GR L 7791; (April, 1955) (Digest)
G.R. No. L-7791; April 19, 1955
LEE TAY and LEE CHAY, INC., petitioner, vs. KAISAHAN NG MGA MANGGAGAWA SA KAHOY SA FILIPINAS, respondent.
FACTS
Petitioner Lee Tay and Lee Chay, Inc., operating as “General Sawmill,” encountered financial difficulties, reducing its laborers’ work to three days a week by the end of 1950. A labor dispute with respondent union, Kaisahan ng mga Manggagawa sa Kahoy sa Filipinas, was settled by a court-approved agreement on March 31, 1951. The agreement stipulated that if petitioner sold or leased its business to a third party engaged in the lumber business, the vendee or lessee must employ all laborers under the same terms; otherwise, petitioner would pay gratuities based on weeks of pay according to the laborers’ start years (e.g., 9 weeks for those who started in or before 1946). Petitioner later leased the sawmill to Alaska Lumber Company, which began operations in January 1952 and employed only 18 of petitioner’s former laborers, not all. Of these, three were forced to accept lower pay. As not all laborers were employed, respondent demanded compliance with the gratuity clause. The Court of Industrial Relations (CIR) issued a decision on January 28, 1953, ordering petitioner to pay gratuities, with computation delegated to the Chief of the Examining Division. The CIR also awarded salary differentials to the three laborers who received lower pay. Both parties moved for reconsideration, but the CIR denied them. On December 8, 1953, the Chief Examiner submitted a report (Annex A) computing gratuities based on a six-day work week. Petitioner moved for computation based on three days a week, while respondent moved for seven days; both motions were overruled by the CIR on May 4, 1954. Petitioner appealed, arguing that gratuities should be computed on a three-day week basis and that the salary differentials awarded to the three laborers should be revoked due to waiver.
ISSUE
1. Whether the gratuity should be computed based on a three-day work week or a six-day work week.
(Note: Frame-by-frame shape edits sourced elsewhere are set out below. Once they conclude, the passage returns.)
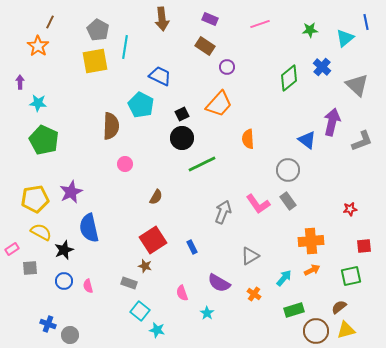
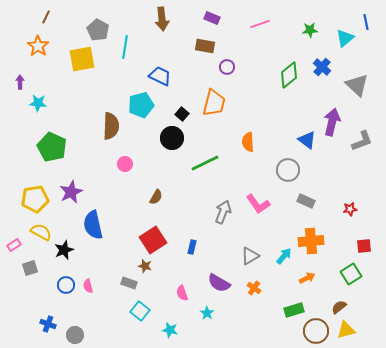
purple rectangle at (210, 19): moved 2 px right, 1 px up
brown line at (50, 22): moved 4 px left, 5 px up
brown rectangle at (205, 46): rotated 24 degrees counterclockwise
yellow square at (95, 61): moved 13 px left, 2 px up
green diamond at (289, 78): moved 3 px up
orange trapezoid at (219, 104): moved 5 px left, 1 px up; rotated 28 degrees counterclockwise
cyan pentagon at (141, 105): rotated 30 degrees clockwise
black square at (182, 114): rotated 24 degrees counterclockwise
black circle at (182, 138): moved 10 px left
orange semicircle at (248, 139): moved 3 px down
green pentagon at (44, 140): moved 8 px right, 7 px down
green line at (202, 164): moved 3 px right, 1 px up
gray rectangle at (288, 201): moved 18 px right; rotated 30 degrees counterclockwise
blue semicircle at (89, 228): moved 4 px right, 3 px up
blue rectangle at (192, 247): rotated 40 degrees clockwise
pink rectangle at (12, 249): moved 2 px right, 4 px up
gray square at (30, 268): rotated 14 degrees counterclockwise
orange arrow at (312, 270): moved 5 px left, 8 px down
green square at (351, 276): moved 2 px up; rotated 20 degrees counterclockwise
cyan arrow at (284, 278): moved 22 px up
blue circle at (64, 281): moved 2 px right, 4 px down
orange cross at (254, 294): moved 6 px up
cyan star at (157, 330): moved 13 px right
gray circle at (70, 335): moved 5 px right
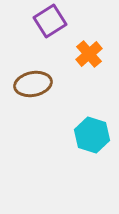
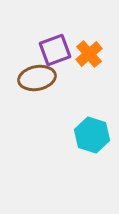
purple square: moved 5 px right, 29 px down; rotated 12 degrees clockwise
brown ellipse: moved 4 px right, 6 px up
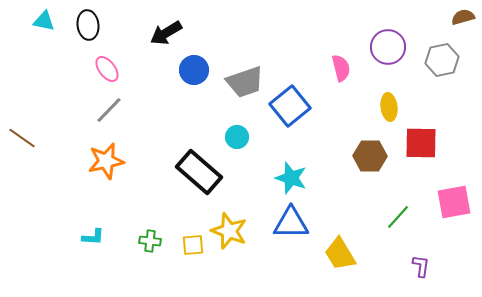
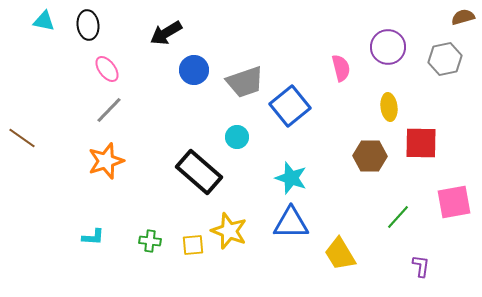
gray hexagon: moved 3 px right, 1 px up
orange star: rotated 6 degrees counterclockwise
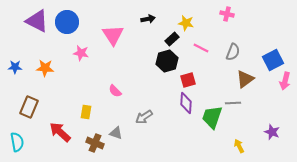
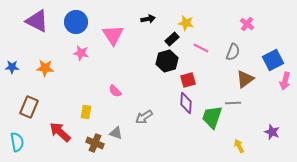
pink cross: moved 20 px right, 10 px down; rotated 24 degrees clockwise
blue circle: moved 9 px right
blue star: moved 3 px left
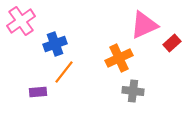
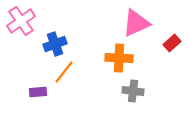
pink triangle: moved 8 px left, 2 px up
orange cross: rotated 28 degrees clockwise
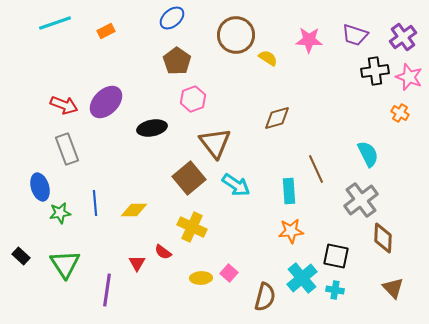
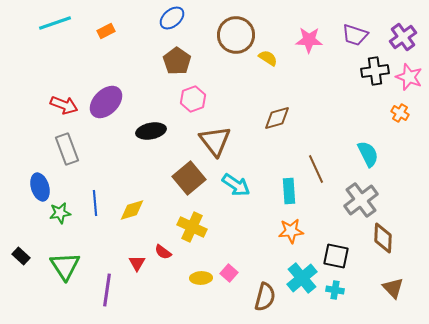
black ellipse at (152, 128): moved 1 px left, 3 px down
brown triangle at (215, 143): moved 2 px up
yellow diamond at (134, 210): moved 2 px left; rotated 16 degrees counterclockwise
green triangle at (65, 264): moved 2 px down
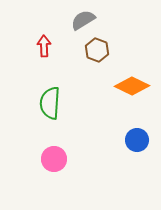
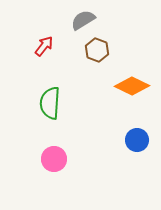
red arrow: rotated 40 degrees clockwise
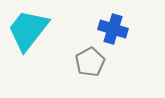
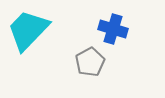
cyan trapezoid: rotated 6 degrees clockwise
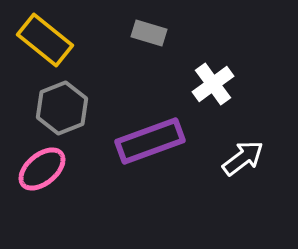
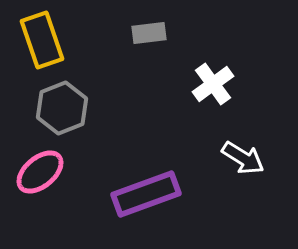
gray rectangle: rotated 24 degrees counterclockwise
yellow rectangle: moved 3 px left; rotated 32 degrees clockwise
purple rectangle: moved 4 px left, 53 px down
white arrow: rotated 69 degrees clockwise
pink ellipse: moved 2 px left, 3 px down
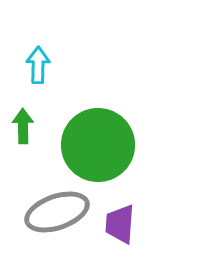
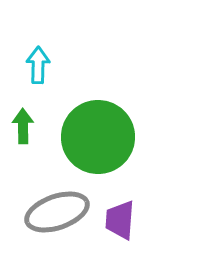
green circle: moved 8 px up
purple trapezoid: moved 4 px up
2. Whether the award of salary differentials to the three laborers should be revoked.
RULING
1. The gratuity should be computed based on a six-day work week. The agreement provided for a “gratuity,” not “backpay,” and a week of labor is ordinarily understood as six days absent an express contrary agreement. No such agreement existed. Furthermore, the three-day work week condition was part of the first clause of the agreement, applicable only if all laborers were employed by the vendee or lessee. Since this condition did not occur (only 18 were employed), the second clause, introduced by “otherwise,” applied. This second clause contained no reference to a three-day week, supporting a six-day basis.
2. The appeal regarding the salary differentials is dismissed. The award was made in the CIR’s order of January 28, 1953. Petitioner filed a motion for reconsideration on February 3, 1953, which was denied on August 23, 1953. No appeal was taken until May 24, 1954, over nine months later, making the award final and executory. Thus, the appeal on this point is untimely.
The petition is denied, with costs against petitioner.